Exercise brief:
Where an image occurs, skip it and print the rest of the records verbatim.
--- Records shown Enclosed Below ---
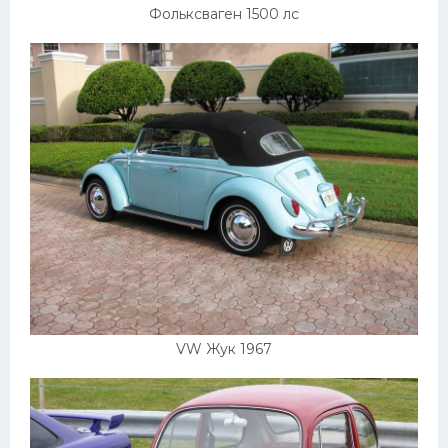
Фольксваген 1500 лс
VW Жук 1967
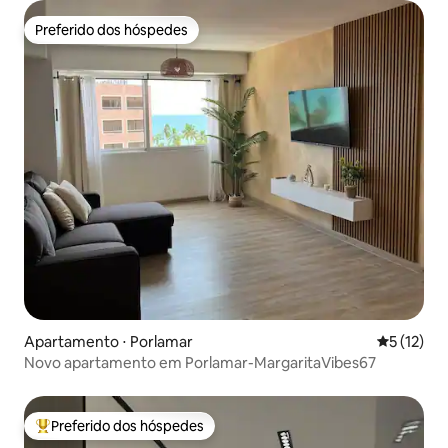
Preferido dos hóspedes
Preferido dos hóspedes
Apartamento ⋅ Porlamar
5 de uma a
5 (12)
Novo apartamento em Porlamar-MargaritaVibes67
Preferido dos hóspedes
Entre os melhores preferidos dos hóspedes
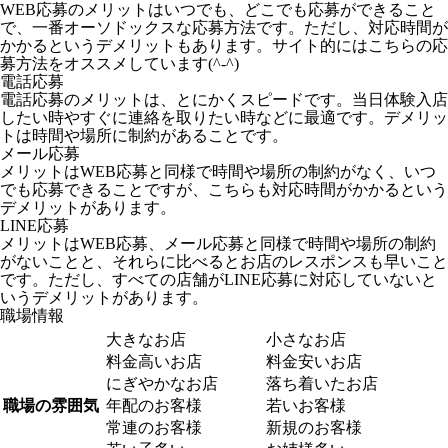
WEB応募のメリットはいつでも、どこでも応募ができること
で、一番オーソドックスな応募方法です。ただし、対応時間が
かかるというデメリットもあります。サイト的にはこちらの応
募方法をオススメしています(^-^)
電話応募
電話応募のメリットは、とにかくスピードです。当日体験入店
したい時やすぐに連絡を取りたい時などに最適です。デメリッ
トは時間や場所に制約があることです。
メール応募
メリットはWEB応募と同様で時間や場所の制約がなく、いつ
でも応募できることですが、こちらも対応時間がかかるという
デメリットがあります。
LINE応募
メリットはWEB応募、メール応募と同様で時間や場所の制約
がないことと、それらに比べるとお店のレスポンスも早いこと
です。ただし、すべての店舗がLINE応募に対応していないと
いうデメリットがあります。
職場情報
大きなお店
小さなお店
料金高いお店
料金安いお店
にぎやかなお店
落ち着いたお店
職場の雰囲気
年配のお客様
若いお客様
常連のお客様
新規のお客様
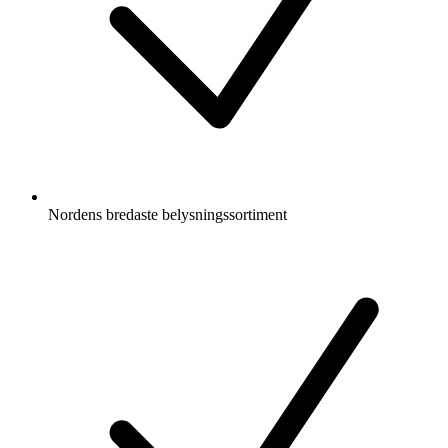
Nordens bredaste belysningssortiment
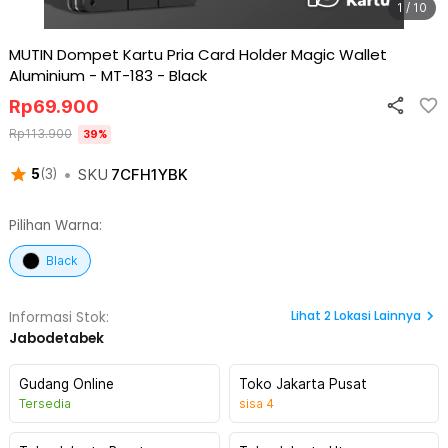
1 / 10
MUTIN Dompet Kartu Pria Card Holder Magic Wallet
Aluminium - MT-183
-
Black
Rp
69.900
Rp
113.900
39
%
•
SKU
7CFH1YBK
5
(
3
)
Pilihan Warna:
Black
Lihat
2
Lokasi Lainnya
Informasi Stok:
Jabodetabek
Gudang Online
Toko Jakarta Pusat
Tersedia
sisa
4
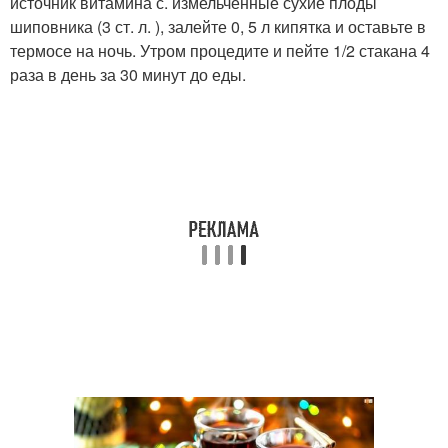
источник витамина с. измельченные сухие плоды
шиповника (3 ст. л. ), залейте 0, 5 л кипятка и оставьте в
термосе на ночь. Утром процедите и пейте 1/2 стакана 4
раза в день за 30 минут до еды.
--- End of Enclosed Records shown ---
Answer box:
Фольксваген 1500 лс
VW Жук 1967
Preferido dos hóspedes
Preferido dos hóspedes
Apartamento ⋅ Porlamar
5 de uma a
5 (12)
Novo apartamento em Porlamar-MargaritaVibes67
Preferido dos hóspedes
Entre os melhores preferidos dos hóspedes
WEB応募のメリットはいつでも、どこでも応募ができること
で、一番オーソドックスな応募方法です。ただし、対応時間が
かかるというデメリットもあります。サイト的にはこちらの応
募方法をオススメしています(^-^)
電話応募
電話応募のメリットは、とにかくスピードです。当日体験入店
したい時やすぐに連絡を取りたい時などに最適です。デメリッ
トは時間や場所に制約があることです。
メール応募
メリットはWEB応募と同様で時間や場所の制約がなく、いつ
でも応募できることですが、こちらも対応時間がかかるという
デメリットがあります。
LINE応募
メリットはWEB応募、メール応募と同様で時間や場所の制約
がないことと、それらに比べるとお店のレスポンスも早いこと
です。ただし、すべての店舗がLINE応募に対応していないと
いうデメリットがあります。
職場情報
大きなお店
小さなお店
料金高いお店
料金安いお店
にぎやかなお店
落ち着いたお店
職場の雰囲気
年配のお客様
若いお客様
常連のお客様
新規のお客様
Nordens bredaste belysningssortiment
1 / 10
MUTIN Dompet Kartu Pria Card Holder Magic Wallet
Aluminium - MT-183
-
Black
Rp
69.900
Rp
113.900
39
%
•
SKU
7CFH1YBK
5
(
3
)
Pilihan Warna:
Black
Lihat
2
Lokasi Lainnya
Informasi Stok:
Jabodetabek
Gudang Online
Toko Jakarta Pusat
Tersedia
sisa
4
источник витамина с. измельченные сухие плоды
шиповника (3 ст. л. ), залейте 0, 5 л кипятка и оставьте в
термосе на ночь. Утром процедите и пейте 1/2 стакана 4
раза в день за 30 минут до еды.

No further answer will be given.